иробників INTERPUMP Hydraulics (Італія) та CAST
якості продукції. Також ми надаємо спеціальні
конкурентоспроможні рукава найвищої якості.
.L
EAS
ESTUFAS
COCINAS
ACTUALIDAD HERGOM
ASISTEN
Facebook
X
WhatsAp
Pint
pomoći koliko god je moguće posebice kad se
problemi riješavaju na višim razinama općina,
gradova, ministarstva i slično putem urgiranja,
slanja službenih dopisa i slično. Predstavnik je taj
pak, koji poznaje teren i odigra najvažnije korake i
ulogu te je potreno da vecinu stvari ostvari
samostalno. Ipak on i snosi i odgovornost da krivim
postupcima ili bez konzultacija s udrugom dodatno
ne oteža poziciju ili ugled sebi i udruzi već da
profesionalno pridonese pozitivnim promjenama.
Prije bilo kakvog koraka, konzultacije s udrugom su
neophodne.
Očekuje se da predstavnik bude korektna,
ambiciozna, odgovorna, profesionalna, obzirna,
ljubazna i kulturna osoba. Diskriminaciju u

━━━━━━━━

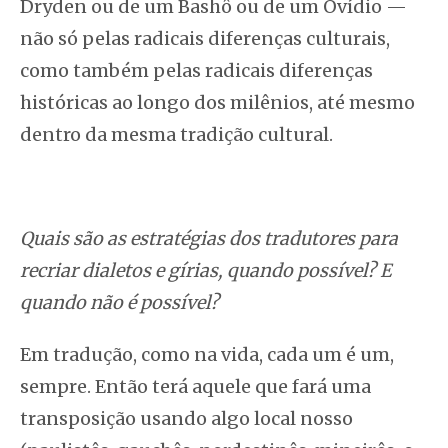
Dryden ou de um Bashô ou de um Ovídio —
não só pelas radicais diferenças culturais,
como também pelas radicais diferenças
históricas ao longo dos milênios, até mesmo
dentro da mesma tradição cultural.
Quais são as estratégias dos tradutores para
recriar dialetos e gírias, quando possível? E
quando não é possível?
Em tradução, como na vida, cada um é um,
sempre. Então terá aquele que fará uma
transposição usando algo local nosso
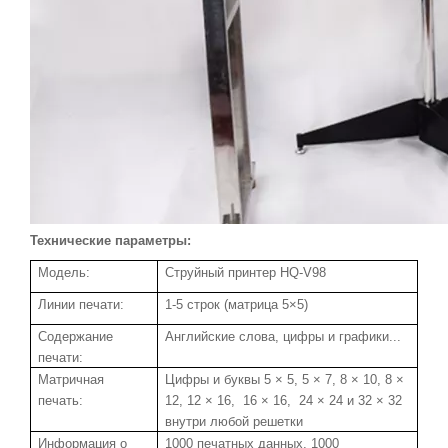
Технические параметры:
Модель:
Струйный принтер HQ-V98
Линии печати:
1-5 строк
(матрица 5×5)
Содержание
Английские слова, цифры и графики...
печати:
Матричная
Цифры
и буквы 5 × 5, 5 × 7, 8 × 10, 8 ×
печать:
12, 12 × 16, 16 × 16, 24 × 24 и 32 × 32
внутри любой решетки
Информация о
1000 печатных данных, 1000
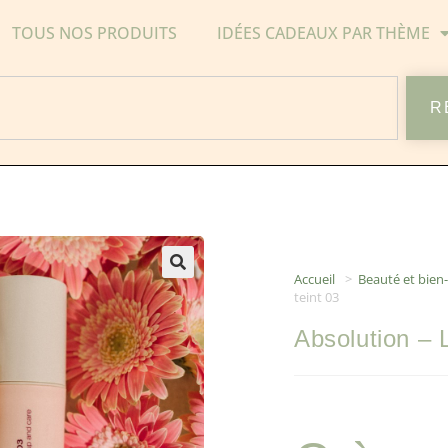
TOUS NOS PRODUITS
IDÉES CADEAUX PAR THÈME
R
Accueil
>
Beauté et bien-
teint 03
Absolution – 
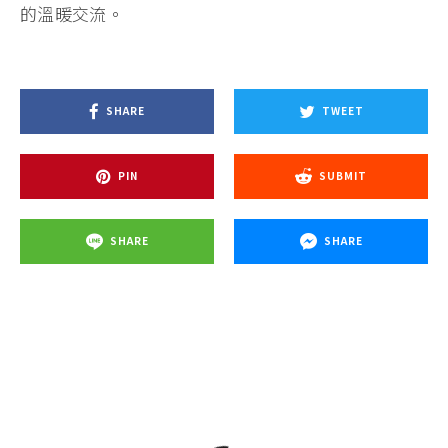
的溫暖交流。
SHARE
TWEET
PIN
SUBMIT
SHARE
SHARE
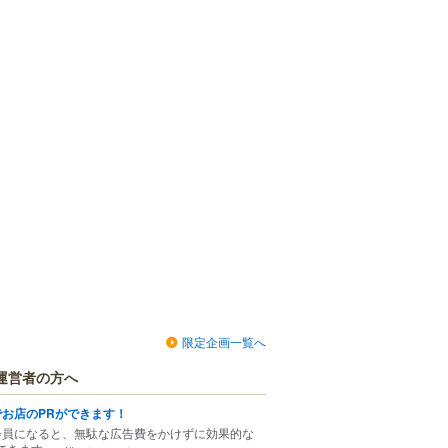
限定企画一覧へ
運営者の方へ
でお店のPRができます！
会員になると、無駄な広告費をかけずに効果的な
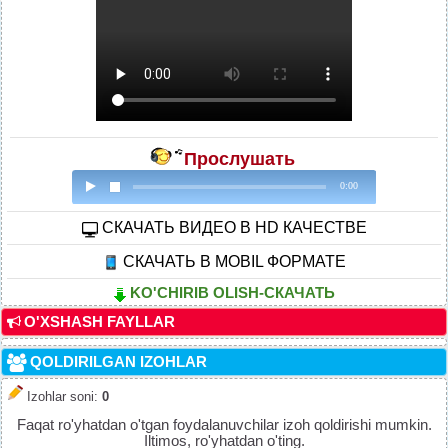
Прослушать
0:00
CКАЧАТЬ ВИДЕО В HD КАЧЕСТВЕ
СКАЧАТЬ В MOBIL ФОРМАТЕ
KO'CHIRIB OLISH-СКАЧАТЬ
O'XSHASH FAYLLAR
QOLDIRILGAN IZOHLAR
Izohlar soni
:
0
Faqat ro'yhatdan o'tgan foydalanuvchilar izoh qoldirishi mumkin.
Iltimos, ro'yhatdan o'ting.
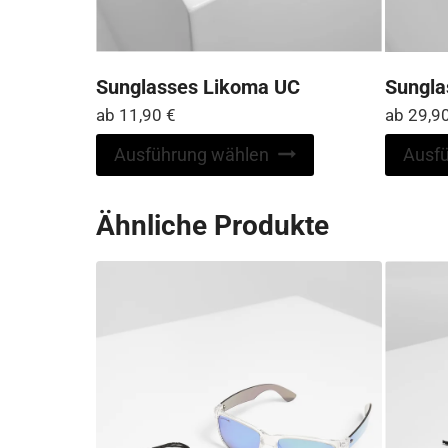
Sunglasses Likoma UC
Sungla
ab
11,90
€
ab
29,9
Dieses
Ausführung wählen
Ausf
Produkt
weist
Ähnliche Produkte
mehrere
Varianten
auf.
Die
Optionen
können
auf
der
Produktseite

━━━━━━━━

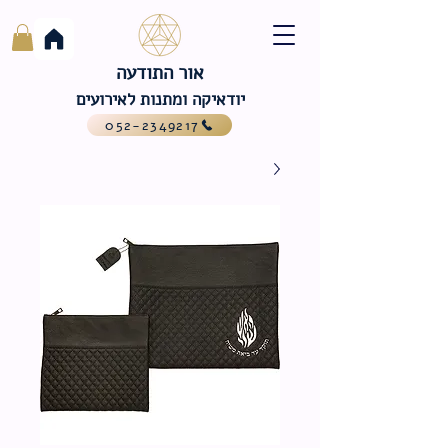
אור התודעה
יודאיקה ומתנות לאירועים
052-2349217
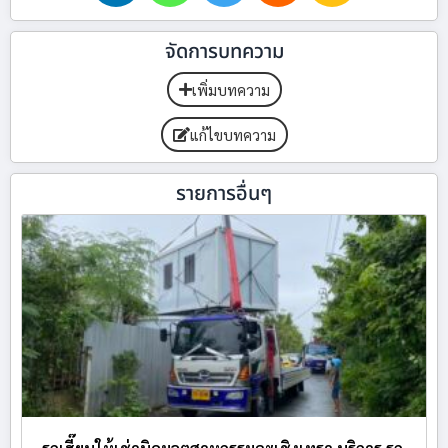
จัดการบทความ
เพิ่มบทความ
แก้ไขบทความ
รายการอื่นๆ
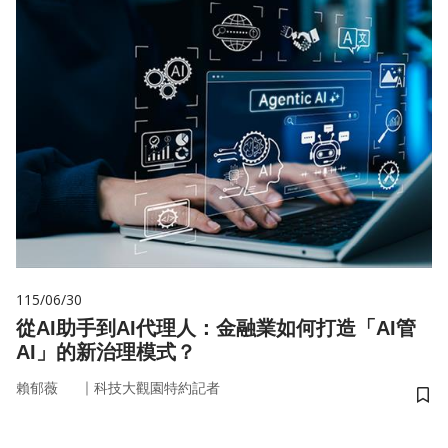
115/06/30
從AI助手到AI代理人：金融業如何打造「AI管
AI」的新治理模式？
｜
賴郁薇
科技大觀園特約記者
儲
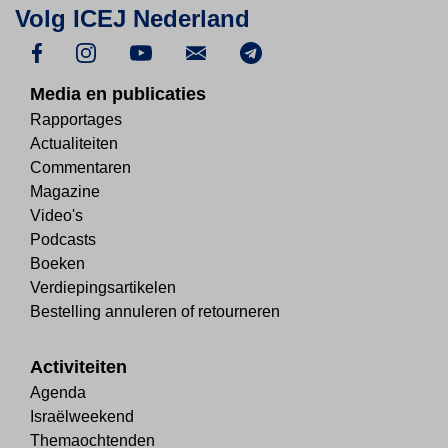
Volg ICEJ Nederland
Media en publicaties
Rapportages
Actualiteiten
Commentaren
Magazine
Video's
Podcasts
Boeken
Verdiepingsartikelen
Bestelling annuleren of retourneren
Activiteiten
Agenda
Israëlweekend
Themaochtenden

━━━━━━━━

WHAT THE TASK REQUIRES:
The range runs from the line with "иробників INTERPUMP Hydraulics" up to and including the line with "ljubazna i kulturna osoba. Diskriminaciju u" in the listing above; please write out exactly those lines and nothing more.

ANSWER SECTION:
иробників INTERPUMP Hydraulics (Італія) та CAST
якості продукції. Також ми надаємо спеціальні
конкурентоспроможні рукава найвищої якості.
.L
EAS
ESTUFAS
COCINAS
ACTUALIDAD HERGOM
ASISTEN
Facebook
X
WhatsAp
Pint
pomoći koliko god je moguće posebice kad se
problemi riješavaju na višim razinama općina,
gradova, ministarstva i slično putem urgiranja,
slanja službenih dopisa i slično. Predstavnik je taj
pak, koji poznaje teren i odigra najvažnije korake i
ulogu te je potreno da vecinu stvari ostvari
samostalno. Ipak on i snosi i odgovornost da krivim
postupcima ili bez konzultacija s udrugom dodatno
ne oteža poziciju ili ugled sebi i udruzi već da
profesionalno pridonese pozitivnim promjenama.
Prije bilo kakvog koraka, konzultacije s udrugom su
neophodne.
Očekuje se da predstavnik bude korektna,
ambiciozna, odgovorna, profesionalna, obzirna,
ljubazna i kulturna osoba. Diskriminaciju u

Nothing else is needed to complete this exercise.